Community engagement cements CSR
This week, we were involved with a community engagement event which has had a huge impact on ‘cementing’ a great relationship between the company and the local community.
Our client, one of the world’s leading cement producers, had in its archives over 28,000 images of quarrying in the local area dating between 1890 and 1940. Instead of keeping these locked away, it decided to showcase them to the local community and linked up with a local history organisation to put them on public display in the area for a month.
There was a fantastic opportunity for the company to build goodwill within the local community, as well as enhancing morale and motivation of staff and generating some really good local contacts and connections.
The event was attended by the local Mayor and Mayoress, local councillors and an MP, as well as over 50 people from the local community.
But let’s go back to why organisations bother to spend time, money and effort on engaging with the local community. Businesses have long since recognised how generating goodwill can make a huge difference to their business operations. Managed correctly it can help them recruit more easily from the local area, it can protect their licence to operate (for example, a quarry), it can encourage local people to buy from them and it can generate contacts that are invaluable to the smooth running of their organisations. Often these activities are bundled together under the umbrella of Corporate Social Responsibility (CSR).
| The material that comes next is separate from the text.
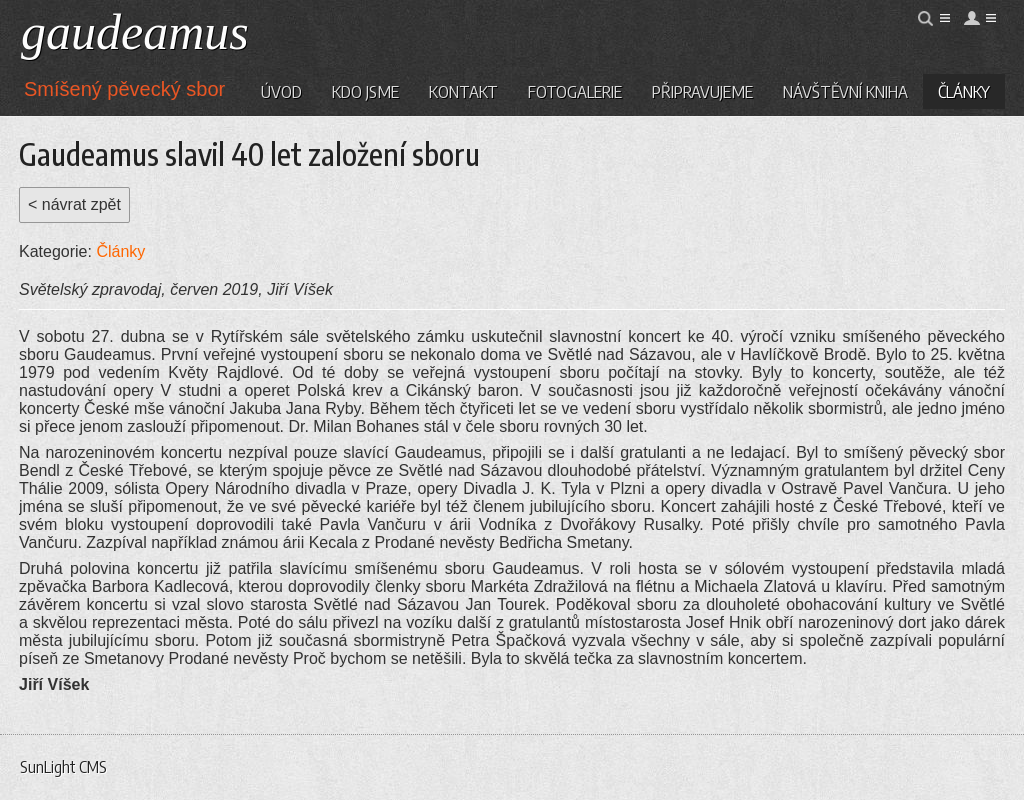 This screenshot has height=800, width=1024. Describe the element at coordinates (575, 91) in the screenshot. I see `Fotogalerie` at that location.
Every year, some large organisations spend significant amounts of money on Corporate Social Responsibility. If this is not managed correctly, it can lead to a serious lack of impact and few tangible benefits. Let me give you an example. Imagine that you are a large organisation that has say a £20k CSR budget. You receive frequent letters throughout the year from numerous good causes. You don’t really have any guidelines on type of causes to support so decide each on its own merit, such as what tugs on the heartstrings most. This may mean you end up giving £50 here and £100 there to support a local student trying to get a photography business started or a dog’s home looking to build some new shelters. But this is where having a clearly defined strategy is essential.
Any company with a CSR budget really needs to have this aligned to a community engagement strategy.
Within the community engagement plan, you need to identify what the objectives are. The obvious ones will be that you are looking to build relationships with the local community, but it’s worth seeing if these objectives can be made tangible. For example, it may sound harsh, but one measure could be to attribute a value to the publicity that can be gained from donating to a specific cause. It is also essential that the cause aligns with your company’s core values. So, for instance, if the values are environmental sustainability, supporting education, promoting wildlife, helping older people….. whatever they are, these need to be established from the start.
This will give you very clear guidance on choosing causes to support that are most relevant and give you the most PR mileage!
It is far better to support a smaller number of causes with a larger lump sums, as there should be numerous opportunities to seek publicity throughout the year. You will be surprised how many times you will be able to use local press cuttings in presentations to influence industry associations, shareholders, planners or potential customers. Generating goodwill in the community is essential.
Hosting a community event is an excellent opportunity, not only to generate good publicity but also to build relationships. Like with the local history event we organise for our clients, this did not require a huge budget but visitors will be viewing the exhibition and achieving brand exposure for a month. They also linked the event to a charity, as visitors are being asked to place silent bids on the historic canvass images they would like to buy. It is expected this will raise several thousand pounds for a local hospice. But community events don’t need to be large, it could be something as simple as an open day where local people can register their interest and be given a tour around your plant.
Being open and honest about a business and giving the public a greater insight can be invaluable, especially when it comes to a time when you may be looking to secure planning permission to extend your site or change the use of some local land. By having a direct line of communication with the community, for example, through a community liaison committee, is essential. This means that any issues can be raised at the early stages and any fears addressed.